After a tough 2022 and gains in 2023, it's fair to say the stock market is probably on the way to better days. In any case, history tells us that bear markets, such as the one that began in 2022, are temporary and always lead to bull markets. So, a bull market is indeed coming, and that means it's a great idea to prepare for it by buying stocks that could excel in such an environment.
One way of identifying them is by choosing stocks that have suffered in the tough market -- but still have great long-term potential. Two such stocks are Teladoc Health (TDOC -4.01%) and Pfizer (PFE -1.49%). They've each dropped 50% or more over the past two years. Here, Motley Fool contributors Adria Cimino and Keith Speights discuss why both healthcare players make great buys ahead of the next bull market.
A promising recovery and growth story
Adria Cimino (Teladoc Health): Teladoc soared during the early days of the pandemic as people flocked to online medical visits, but as that movement cooled down, so did the shares' performance. In fact, Teladoc shares have tumbled more than 90% from their peak in 2021.
Though the telemedicine giant continued to deliver increases in revenue and visits, the company moved further away from profitability -- especially after reporting billions of dollars in non-cash goodwill impairment charges linked to an acquisition. And that didn't please investors.
But Teladoc has taken action to turn things around, and its move has started to bear fruit. Early last year, Teladoc pledged to balance its efforts to drive revenue growth with efforts to favor profitability. Throughout the year, its quarterly results surpassed its goals. Teladoc's commitment to whole person care and its strengths in chronic care have also helped it increase revenue and gain new members.
These two areas could help this market leader stay on top for two reasons. A service addressing all of a person's healthcare needs is convenient -- so it's easy to imagine members staying within the system rather than making appointments with other healthcare providers outside of it. Expertise in chronic care is also vital, considering that almost half of Americans have at least one chronic condition.
Teladoc already serves more than half of Fortune 500 companies and has said in recent times that it's won over clients from competitors thanks to its whole person offerings. So Teladoc is already in a position of strength. If the company can make progress along the path of profitability, the shares -- now trading at nearly their lowest ever in relation to sales -- could take off. And a bull market environment, which generally favors growth companies, may offer Teladoc an additional push.
A better story than many investors realize
Keith Speights (Pfizer): It might seem as if everything is going in the wrong direction for Pfizer. The big drugmaker's revenue declined 42% year over year in the first nine months of 2023. Earnings plunged 79%. Unsurprisingly, Pfizer's share price is also more than 50% below the peak set in late 2021 and is down more than 40% over the last 12 months.

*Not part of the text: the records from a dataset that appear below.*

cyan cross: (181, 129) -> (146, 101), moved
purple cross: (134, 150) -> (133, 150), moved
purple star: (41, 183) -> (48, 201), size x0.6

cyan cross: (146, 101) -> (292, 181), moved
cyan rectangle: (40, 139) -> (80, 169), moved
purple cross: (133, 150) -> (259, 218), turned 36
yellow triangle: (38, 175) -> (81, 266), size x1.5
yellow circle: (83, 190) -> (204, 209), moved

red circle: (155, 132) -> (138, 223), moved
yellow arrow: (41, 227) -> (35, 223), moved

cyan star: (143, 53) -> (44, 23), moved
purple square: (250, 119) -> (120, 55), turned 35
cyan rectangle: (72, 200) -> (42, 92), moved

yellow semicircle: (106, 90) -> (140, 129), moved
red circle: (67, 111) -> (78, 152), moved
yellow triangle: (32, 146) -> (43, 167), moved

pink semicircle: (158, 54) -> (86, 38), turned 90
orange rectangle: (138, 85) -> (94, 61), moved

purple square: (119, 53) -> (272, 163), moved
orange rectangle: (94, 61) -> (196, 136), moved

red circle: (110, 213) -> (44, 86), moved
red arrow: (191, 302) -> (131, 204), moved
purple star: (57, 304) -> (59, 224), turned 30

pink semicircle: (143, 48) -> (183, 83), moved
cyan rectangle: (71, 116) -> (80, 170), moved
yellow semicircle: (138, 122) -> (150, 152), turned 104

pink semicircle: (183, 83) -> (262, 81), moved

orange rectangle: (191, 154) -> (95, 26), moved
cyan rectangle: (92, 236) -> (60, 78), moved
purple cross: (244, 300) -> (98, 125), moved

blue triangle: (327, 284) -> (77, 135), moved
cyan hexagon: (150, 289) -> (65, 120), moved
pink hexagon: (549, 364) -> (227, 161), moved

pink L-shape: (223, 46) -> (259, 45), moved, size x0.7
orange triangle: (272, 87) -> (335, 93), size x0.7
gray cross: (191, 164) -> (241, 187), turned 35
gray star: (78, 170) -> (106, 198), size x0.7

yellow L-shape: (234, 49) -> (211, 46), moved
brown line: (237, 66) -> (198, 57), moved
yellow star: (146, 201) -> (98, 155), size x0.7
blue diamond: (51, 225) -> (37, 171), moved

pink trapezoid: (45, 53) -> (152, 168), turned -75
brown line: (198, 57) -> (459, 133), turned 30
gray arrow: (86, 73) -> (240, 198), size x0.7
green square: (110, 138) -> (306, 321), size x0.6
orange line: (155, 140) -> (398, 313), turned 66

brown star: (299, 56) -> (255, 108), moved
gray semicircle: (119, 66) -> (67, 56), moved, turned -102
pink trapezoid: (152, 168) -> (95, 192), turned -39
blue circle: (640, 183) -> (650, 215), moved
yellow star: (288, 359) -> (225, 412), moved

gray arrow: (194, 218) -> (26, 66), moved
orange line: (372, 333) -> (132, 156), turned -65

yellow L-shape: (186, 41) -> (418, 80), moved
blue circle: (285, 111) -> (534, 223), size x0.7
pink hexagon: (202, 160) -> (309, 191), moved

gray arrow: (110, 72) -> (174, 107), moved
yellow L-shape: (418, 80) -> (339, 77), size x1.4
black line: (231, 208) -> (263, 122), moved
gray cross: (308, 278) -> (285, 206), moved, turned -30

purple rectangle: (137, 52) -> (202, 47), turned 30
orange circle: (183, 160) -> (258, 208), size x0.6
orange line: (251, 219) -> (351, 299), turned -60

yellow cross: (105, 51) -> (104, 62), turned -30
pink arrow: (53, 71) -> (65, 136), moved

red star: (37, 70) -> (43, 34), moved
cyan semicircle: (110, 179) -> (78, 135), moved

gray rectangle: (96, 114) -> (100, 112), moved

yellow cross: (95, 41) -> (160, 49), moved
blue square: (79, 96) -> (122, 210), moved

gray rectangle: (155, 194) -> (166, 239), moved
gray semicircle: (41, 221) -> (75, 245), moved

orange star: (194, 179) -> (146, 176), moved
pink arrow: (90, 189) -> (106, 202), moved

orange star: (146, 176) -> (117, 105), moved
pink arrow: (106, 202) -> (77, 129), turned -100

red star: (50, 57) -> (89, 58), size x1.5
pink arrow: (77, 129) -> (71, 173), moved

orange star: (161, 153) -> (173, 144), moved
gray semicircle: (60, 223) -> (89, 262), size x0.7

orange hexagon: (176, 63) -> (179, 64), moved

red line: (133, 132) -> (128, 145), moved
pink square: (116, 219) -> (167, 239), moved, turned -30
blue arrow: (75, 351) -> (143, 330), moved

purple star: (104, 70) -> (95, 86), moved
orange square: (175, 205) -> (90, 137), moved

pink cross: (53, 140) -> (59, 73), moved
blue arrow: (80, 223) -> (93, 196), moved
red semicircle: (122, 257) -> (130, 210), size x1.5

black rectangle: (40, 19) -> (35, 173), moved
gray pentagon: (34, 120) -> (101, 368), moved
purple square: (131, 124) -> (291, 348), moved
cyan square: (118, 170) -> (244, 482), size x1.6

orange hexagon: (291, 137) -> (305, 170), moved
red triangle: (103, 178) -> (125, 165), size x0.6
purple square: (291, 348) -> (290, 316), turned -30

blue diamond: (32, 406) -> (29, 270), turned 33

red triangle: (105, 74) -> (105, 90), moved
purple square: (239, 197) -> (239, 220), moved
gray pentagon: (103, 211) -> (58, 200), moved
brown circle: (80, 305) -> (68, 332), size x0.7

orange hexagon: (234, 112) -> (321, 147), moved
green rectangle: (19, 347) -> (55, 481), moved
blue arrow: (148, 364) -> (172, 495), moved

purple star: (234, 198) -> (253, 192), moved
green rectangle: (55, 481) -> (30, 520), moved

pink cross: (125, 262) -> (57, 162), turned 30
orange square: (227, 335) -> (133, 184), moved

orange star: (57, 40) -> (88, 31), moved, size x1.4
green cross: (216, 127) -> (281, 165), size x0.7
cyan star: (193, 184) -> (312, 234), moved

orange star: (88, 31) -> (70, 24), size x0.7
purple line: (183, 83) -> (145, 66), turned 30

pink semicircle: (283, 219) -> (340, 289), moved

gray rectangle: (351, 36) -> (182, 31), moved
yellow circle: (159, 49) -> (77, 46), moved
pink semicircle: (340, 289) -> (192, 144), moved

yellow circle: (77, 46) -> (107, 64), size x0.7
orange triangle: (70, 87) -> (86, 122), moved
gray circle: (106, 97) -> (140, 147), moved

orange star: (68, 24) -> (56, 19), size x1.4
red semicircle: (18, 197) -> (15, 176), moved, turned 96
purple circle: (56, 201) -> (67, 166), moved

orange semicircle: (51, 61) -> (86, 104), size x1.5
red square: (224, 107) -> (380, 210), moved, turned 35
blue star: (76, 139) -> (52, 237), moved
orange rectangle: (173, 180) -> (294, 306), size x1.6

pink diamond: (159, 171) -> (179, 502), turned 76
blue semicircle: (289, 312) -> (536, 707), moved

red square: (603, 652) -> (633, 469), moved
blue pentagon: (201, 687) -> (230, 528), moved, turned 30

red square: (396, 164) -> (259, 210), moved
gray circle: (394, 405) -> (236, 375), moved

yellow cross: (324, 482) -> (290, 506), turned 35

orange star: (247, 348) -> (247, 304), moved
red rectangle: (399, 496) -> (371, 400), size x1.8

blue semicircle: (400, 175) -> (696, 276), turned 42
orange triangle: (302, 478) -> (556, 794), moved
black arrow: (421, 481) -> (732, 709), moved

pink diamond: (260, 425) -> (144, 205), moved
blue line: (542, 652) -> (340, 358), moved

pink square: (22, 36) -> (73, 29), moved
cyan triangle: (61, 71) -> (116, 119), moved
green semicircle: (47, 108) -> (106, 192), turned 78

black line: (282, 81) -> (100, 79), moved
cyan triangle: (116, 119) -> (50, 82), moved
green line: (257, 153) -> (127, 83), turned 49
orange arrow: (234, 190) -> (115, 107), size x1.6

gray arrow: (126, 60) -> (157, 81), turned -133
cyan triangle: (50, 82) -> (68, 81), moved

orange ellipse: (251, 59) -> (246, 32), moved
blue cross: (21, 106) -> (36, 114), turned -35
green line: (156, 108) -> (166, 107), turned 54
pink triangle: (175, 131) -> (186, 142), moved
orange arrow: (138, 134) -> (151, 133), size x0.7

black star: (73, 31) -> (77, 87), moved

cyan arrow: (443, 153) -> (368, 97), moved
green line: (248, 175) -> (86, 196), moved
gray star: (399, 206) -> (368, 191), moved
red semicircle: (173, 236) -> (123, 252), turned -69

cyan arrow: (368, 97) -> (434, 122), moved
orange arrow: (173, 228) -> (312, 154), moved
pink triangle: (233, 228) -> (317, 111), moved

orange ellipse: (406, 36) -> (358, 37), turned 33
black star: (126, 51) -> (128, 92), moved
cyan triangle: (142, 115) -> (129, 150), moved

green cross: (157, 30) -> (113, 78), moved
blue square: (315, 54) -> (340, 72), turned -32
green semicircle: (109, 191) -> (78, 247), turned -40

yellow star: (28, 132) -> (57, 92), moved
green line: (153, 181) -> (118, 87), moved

However, I think there's a much better story for Pfizer than many investors realize. Those negative trends just mentioned are almost entirely due to sinking demand for the company's COVID-19 products. It wouldn't surprise me, though, if 2024 turns out to be the trough year for COVID-related sales.
There are several reasons to be encouraged about Pfizer's prospects looking beyond COVID. The company expects to add around $20 billion in annual revenue by 2030 from new products and new indications for existing products. Management thinks that another $25 billion in additional annual revenue will come from business development deals.
I view Pfizer's projections as quite attainable. The drugmaker has already launched several new products that should be key to its success, including RSV vaccine Abrysvo and multiple myeloma drug Elrexfio. Pfizer has also been busy on the business development front, acquiring Biohaven and Global Blood Therapeutics in 2022 and Seagen in 2023.
We can't ignore Pfizer's dirt cheap valuation, either. Shares currently trade at a forward earnings multiple of just over 13. Even if we assumed that the company wouldn't make a penny from its COVID products going forward, Pfizer's valuation still looks more attractive than its big pharma peers'. Those COVID products will rake in a lot more than a penny, though: Pfizer projects that 2024 combined sales of Comirnaty and Paxlovid will total around $8 billion.
Last, but not least, Pfizer's dividend yield stands at nearly 5.7%. Thanks to this dividend, the stock won't have to achieve huge gains to deliver market-beating total returns.
Two great choices ahead of the bull market
The next bull market could boost both of these struggling yet promising stocks. But most importantly, these companies have what it takes to excel -- not just in one particular market phase, but over the long term. That's why it's a great idea to get in on them now, while they're trading at reasonable valuations, and potentially benefit as they progress toward their goals over time.